Crucially, the unsmiling gent in yer grandad’s suit also knows a slick rock’n’roll band. Texan gun Charlie Sexton and the longer suffering Larry Campbell help turn the dusty folk of ‘To Ramona’ and ‘It Ain’t Me Babe’ into sweetly rollicking guitar boogie. And no matter how absurd the maestro’s spontaneously swinging song finales, drummer David Kemper makes it all sound like part of the plan. By the time ‘All Along The Watchtower’ and ‘Highway 61 Revisited’ make a proper stand-up rock show of the generous encore, Uncle >Bob is damn near duckwalking.

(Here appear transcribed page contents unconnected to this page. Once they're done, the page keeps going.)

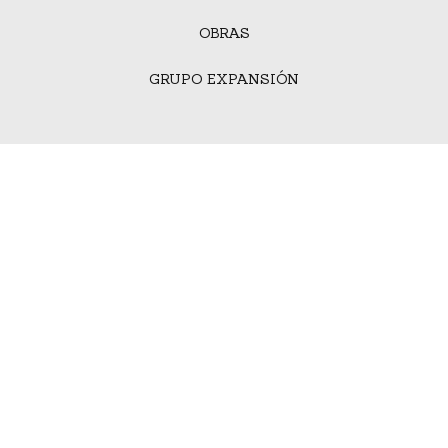
OBRAS
GRUPO EXPANSIÓN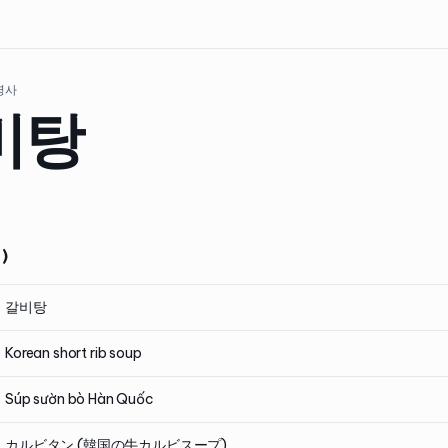
 명사
비탕
)
갈비탕
Korean short rib soup
Súp sườn bò Hàn Quốc
カルビタン (韓国の牛カルビスープ)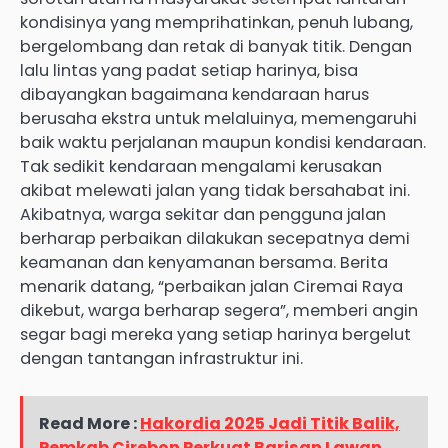
kondisinya yang memprihatinkan, penuh lubang,
bergelombang dan retak di banyak titik. Dengan
lalu lintas yang padat setiap harinya, bisa
dibayangkan bagaimana kendaraan harus
berusaha ekstra untuk melaluinya, memengaruhi
baik waktu perjalanan maupun kondisi kendaraan.
Tak sedikit kendaraan mengalami kerusakan
akibat melewati jalan yang tidak bersahabat ini.
Akibatnya, warga sekitar dan pengguna jalan
berharap perbaikan dilakukan secepatnya demi
keamanan dan kenyamanan bersama. Berita
menarik datang, “perbaikan jalan Ciremai Raya
dikebut, warga berharap segera”, memberi angin
segar bagi mereka yang setiap harinya bergelut
dengan tantangan infrastruktur ini.
Read More :
Hakordia 2025 Jadi Titik Balik,
Pemkab Cirebon Perkuat Barisan Lawan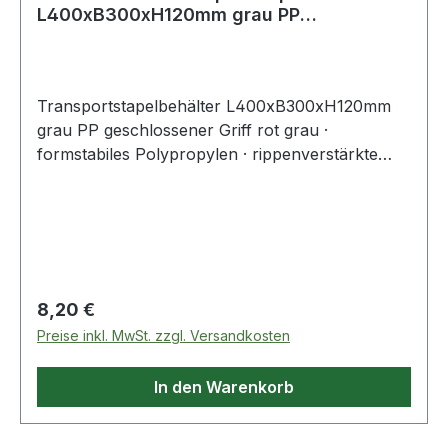
L400xB300xH120mm grau PP
geschlossener Gri
Transportstapelbehälter L400xB300xH120mm
grau PP geschlossener Griff rot grau ·
formstabiles Polypropylen · rippenverstärkte
Wände · abgestimmt auf Europaletten-Maße ·
selbstzentrierender, umlaufender Stapelrand ·
optimale Reinigung durch glatte Innenwände ·
widerstandsfähig gegen die meisten Säuren und
Öle · Temperaturbeständig von -10 °C bis +60 °C
· geschlossene Wände · roter, geschlossener
Regulärer Preis:
8,20 €
GriffWeitere technische Eigenschaften:·
Preise inkl. MwSt. zzgl. Versandkosten
Seitenwände: geschlossen· Innenhöhe: 115mm·
Innenlänge: 355mm· Innenbreite: 255mm
In den Warenkorb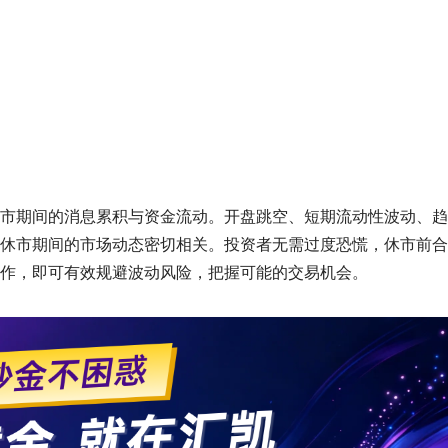
市期间的消息累积与资金流动。开盘跳空、短期流动性波动、趋
休市期间的市场动态密切相关。投资者无需过度恐慌，休市前合
作，即可有效规避波动风险，把握可能的交易机会。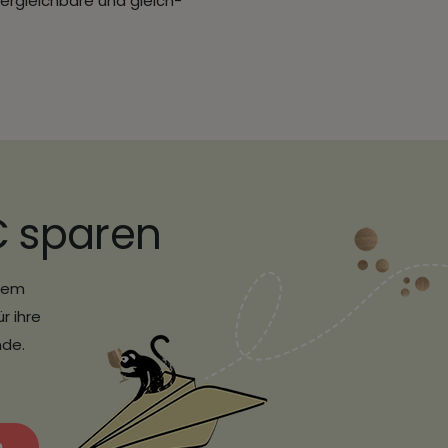
vergleichbare und gleich-
€ sparen
erem
r ihre
nde.
n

Any genius to be found is, as ever, verbal. Dylan‘s inspired elastic phrasing serves the dual purpose of ruling out the dire singalong and ensuring we hang on every syllable. The fact that ‘Don’t Think Twice, It’s All Right’ can still summon such withering sarcasm in the singer and ‘Blowin’ In The Wind’ such poignant reflection in the listener begs descriptions of the “timeless” and “peerless” variety.

And so he takes a long, pleasurable bow. Elbow-patched 60-somethings leave beaming and one bug-eyed 19-year-old dashes to the men’s room to check his Minidisc. If Bob Dylan was ever great, he was never more so than now. How’s that for enigma?